Voiced fricatives, such as /B/ and /G/, are essentially the same as their unvoiced variants /P/ and /K/, but with the addition of voicing.

However, the voicing is a “quasi-sinusoidal” (QS) voicing, in that it resembles a sinusoidal wave more than “normal” glottal voicing.

This is simulated in synSinger by setting the pulse width to 100%, and the rising portion to 50%.

I’d done a “clever” hack of using a negative amplitude to indicate quasi-sinusoidal voicing, which I’d hope would allow for a smooth interpolation between “normal” and QS voicing. Unfortunately, as the value passed from positive to negative, the amplitude would pass to zero, which created odd drops in amplitude.

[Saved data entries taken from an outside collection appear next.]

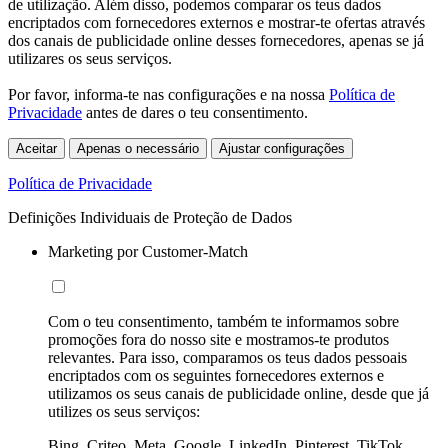
de utilização. Além disso, podemos comparar os teus dados
encriptados com fornecedores externos e mostrar-te ofertas através
dos canais de publicidade online desses fornecedores, apenas se já
utilizares os seus serviços.
Por favor, informa-te nas configurações e na nossa
Política de
Privacidade
antes de dares o teu consentimento.
Aceitar
Apenas o necessário
Ajustar configurações
Política de Privacidade
Definições Individuais de Proteção de Dados
Marketing por Customer-Match
Com o teu consentimento, também te informamos sobre
promoções fora do nosso site e mostramos-te produtos
relevantes. Para isso, comparamos os teus dados pessoais
encriptados com os seguintes fornecedores externos e
utilizamos os seus canais de publicidade online, desde que já
utilizes os seus serviços:
Bing, Criteo, Meta, Google, LinkedIn, Pinterest, TikTok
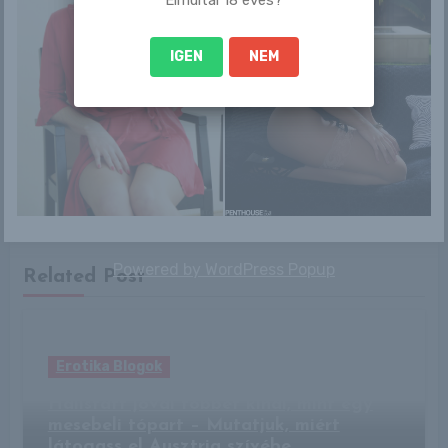
IGEN
NEM
By
RLblog
Powered by
WordPress Popup
Related Post
Erotika Blogok
Hallstatt jóval többet kínál, mint egy
mesebeli tópart – Mutatjuk, miért
látogass el Ausztria szívébe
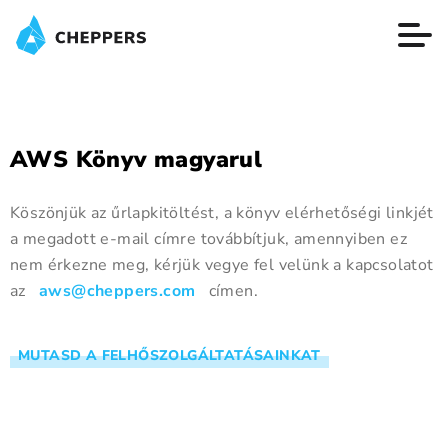
AWS Könyv magyarul
Köszönjük az űrlapkitöltést, a könyv elérhetőségi linkjét
a megadott e-mail címre továbbítjuk, amennyiben ez
nem érkezne meg, kérjük vegye fel velünk a kapcsolatot
az
aws@cheppers.com
címen.
MUTASD A FELHŐSZOLGÁLTATÁSAINKAT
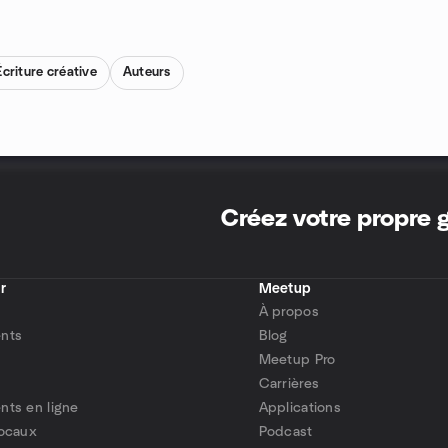
Écriture créative
Auteurs
Créez votre propre
r
Meetup
À propos
nts
Blog
Meetup Pro
Carrières
ts en ligne
Applications
locaux
Podcast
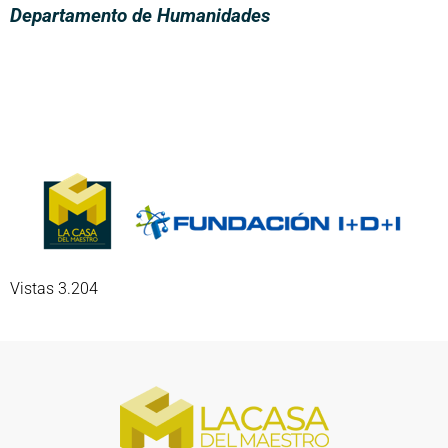
Departamento de Humanidades
Vistas 3.204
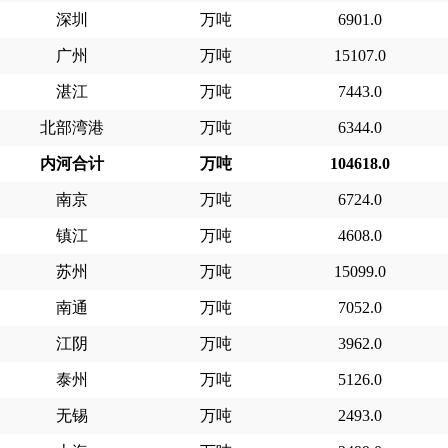
深圳
万吨
6901.0
广州
万吨
15107.0
湛江
万吨
7443.0
北部湾港
万吨
6344.0
内河合计
万吨
104618.0
南京
万吨
6724.0
镇江
万吨
4608.0
苏州
万吨
15099.0
南通
万吨
7052.0
江阴
万吨
3962.0
泰州
万吨
5126.0
无锡
万吨
2493.0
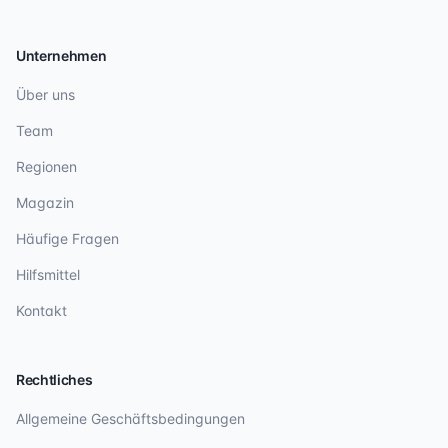
Unternehmen
Über uns
Team
Regionen
Magazin
Häufige Fragen
Hilfsmittel
Kontakt
Rechtliches
Allgemeine Geschäftsbedingungen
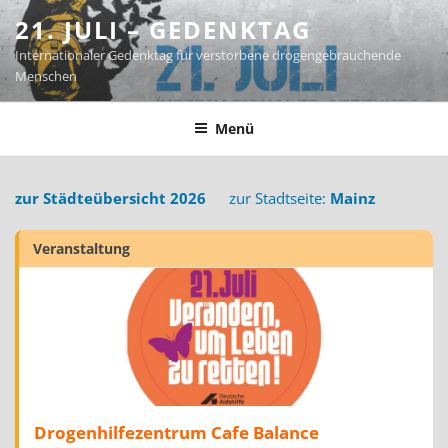
Zum
21. JULI – GEDENKTAG
Inhalt
Internationaler Gedenktag für verstorbene drogengebrauchende
springen
Menschen
Menü
zur Städteübersicht 2026
zur Stadtseite:
Mainz
Veranstaltung
Drogenhilfezentrum Cafe Balance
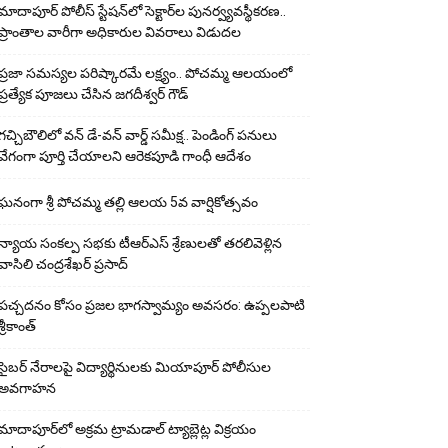
మాదాపూర్ పోలీస్‌ స్టేషన్‌లో సెక్టార్‌ల పునర్వ్యవస్థీకరణ..
ప్రాంతాల వారీగా అధికారుల వివరాలు విడుదల
ప్రజా సమస్యల పరిష్కారమే లక్ష్యం.. పోచమ్మ ఆలయంలో
ప్రత్యేక పూజలు చేసిన జగదీశ్వర్ గౌడ్
గచ్చిబౌలిలో వన్ డే-వన్ వార్డ్ సమీక్ష.. పెండింగ్ పనులు
వేగంగా పూర్తి చేయాలని ఆరెకపూడి గాంధీ ఆదేశం
ఘ‌నంగా శ్రీ పోచమ్మ త‌ల్లి ఆలయ 5వ వార్షికోత్సవం
న్యాయ సంక‌ల్ప స‌భ‌కు టీఆర్ఎస్ శ్రేణుల‌తో త‌ర‌లివెళ్లిన
వాసిలి చంద్ర‌శేఖ‌ర్ ప్ర‌సాద్
పచ్చదనం కోసం ప్రజల భాగస్వామ్యం అవసరం: ఉప్పలపాటి
శ్రీకాంత్
సైబర్ నేరాలపై విద్యార్థినులకు మియాపూర్ పోలీసుల
అవగాహన
మాదాపూర్‌లో అక్రమ ట్రామడాల్ ట్యాబ్లెట్ల విక్రయం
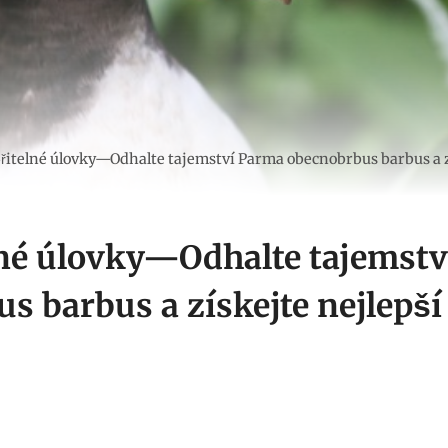
řitelné úlovky—Odhalte tajemství Parma obecnobrbus barbus a zí
lné úlovky—Odhalte tajemst
s barbus a získejte nejlepší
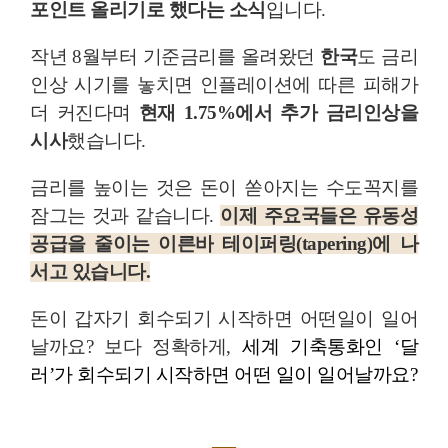
포인트 올리기로 했다는 소식
입니다.
작년 8월부터 기준금리를 올려왔던
한국
도 금리
인상 시기를 놓치면 인플레이션에 따른 피해가
더 커진다며
현재 1.75%에서 추가 금리인상을
시사
했습니다.
금리를 높이는 것은 돈이 쏟아지는 수도꼭지를
잠그는 것과 같습니다.
이제 주요국들은
유동성
공급을 줄이는
이른바
테이퍼링(tapering)
에 나
서고 있습니다.
돈이 갑자기 회수되기 시작하면 어떤일이 일어
날까요? 보다 정확하게,
세계 기축통화인 ‘달
러’가 회수되기 시작하면 어떤 일이 일어날까요?
―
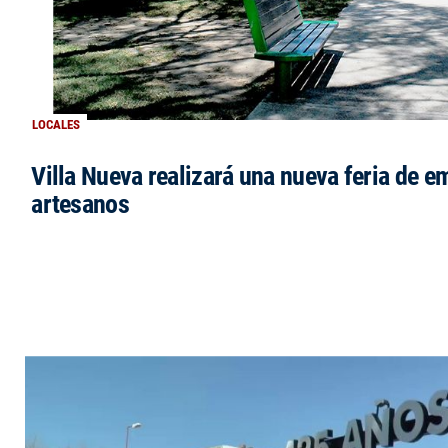
LOCALES
Villa Nueva realizará una nueva feria de 
artesanos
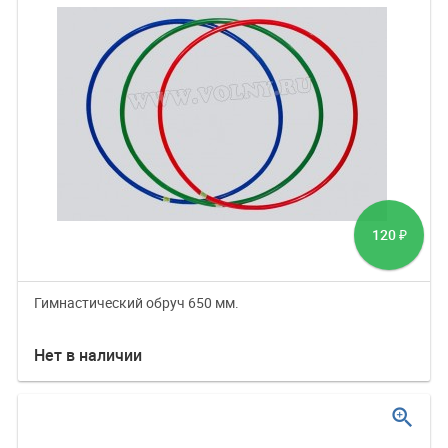
120
₽
Гимнастический обруч 650 мм.
Нет в наличии
zoom_in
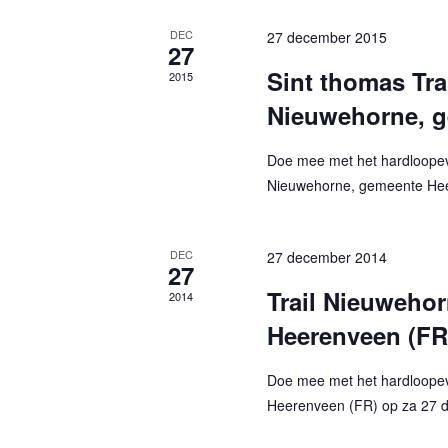
t
e
k
u
DEC
27 december 2015
27
k
v
m
Sint thomas Tr
2015
o
.
e
o
Nieuwehorne, g
n
r
Doe mee met het hardloopev
E
e
Nieuwehorne, gemeente Hee
v
n
e
n
w
DEC
27 december 2014
27
e
Trail Nieuweho
e
2014
m
Heerenveen (FR
e
e
n
r
Doe mee met het hardloope
t
Heerenveen (FR) op za 27 d
e
g
n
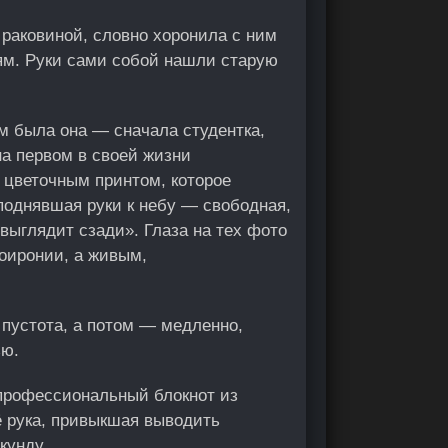
 раковиной, словно хоронила с ним
лям. Руки сами собой нашли старую
ам была она — сначала студентка,
на первом в своей жизни
с цветочным принтом, которое
 поднявшая руки к небу — свободная,
 выглядит сзади». Глаза на тех фото
оиронии, а живым,
 пустота, а потом — медленно,
ью.
 профессиональный блокнот из
ё рука, привыкшая выводить
кунду.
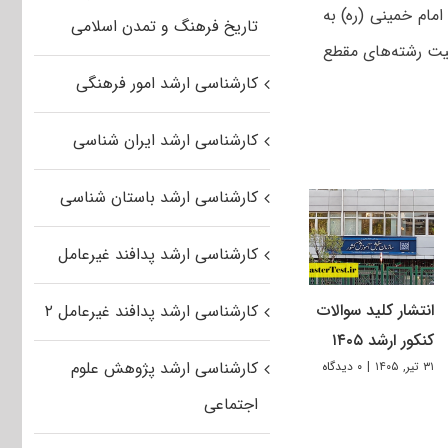
: در سال ۹۸ دانشگاه بین‌المللی امام خمینی (ره) به
تاریخ فرهنگ و تمدن اسلامی
یت رشته‌های مقطع
کارشناسی ارشد امور فرهنگی
کارشناسی ارشد ایران شناسی
کارشناسی ارشد باستان شناسی
کارشناسی ارشد پدافند غیرعامل
انتشار کلید سوالات
کارشناسی ارشد پدافند غیرعامل ۲
کنکور ارشد ۱۴۰۵
کارشناسی ارشد پژوهش علوم
۳۱ تیر, ۱۴۰۵
|
۰ دیدگاه
اجتماعی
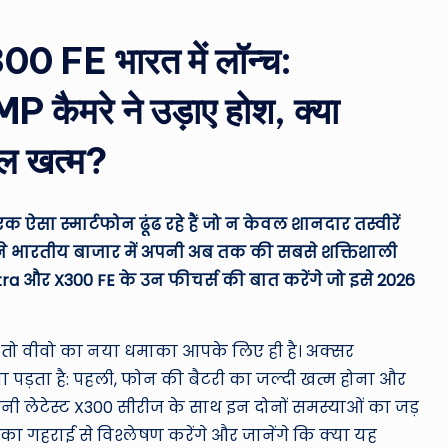
ro
u
FE भारत में लॉन्च:
n
मरे ने उड़ाए होश, क्या
d
 खत्म?
T
h
ऐसा स्मार्टफोन ढूंढ रहे हैं जो न केवल शानदार तस्वीरें
e
 ने भारतीय बाजार में अपनी अब तक की सबसे शक्तिशाली
ltra और X300 FE के उन फीचर्स की बात करेंगे जो इसे 2026
W
o
े, तो वीवो का नया धमाका आपके लिए ही है। अक्सर
rl
ा पड़ता है: पहली, फोन की बैटरी का जल्दी खत्म होना और
पनी लेटेस्ट X300 सीरीज के साथ इन दोनों समस्याओं का जड़
d
का गहराई से विश्लेषण करेंगे और जानेंगे कि क्या यह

The penny finally dropped when it occurred to me that QS and “normal” voicing are simply different ends of the spectrum. QS voicing occurs when there’s not much energy to drive the glottal folds. As pressure to the folds increases, the voicing becomes more “normal”.

This led to the replacement of the if/else logic with an interpolation of parameters driven by the amplitude of voicing (av):

-- interpolate between "smoothed voicing" to regular voicing
local t = math.min( 1, av )
pulseWide = lerp( 1, pulsePercent, t )
risingWidth = lerp( .5, pulseWide * risingPercent, t )

Honestly, it doesn’t make much difference in the output. But it gets rid of an artificial distinction between the two voicing types, and makes the code a bit more elegant.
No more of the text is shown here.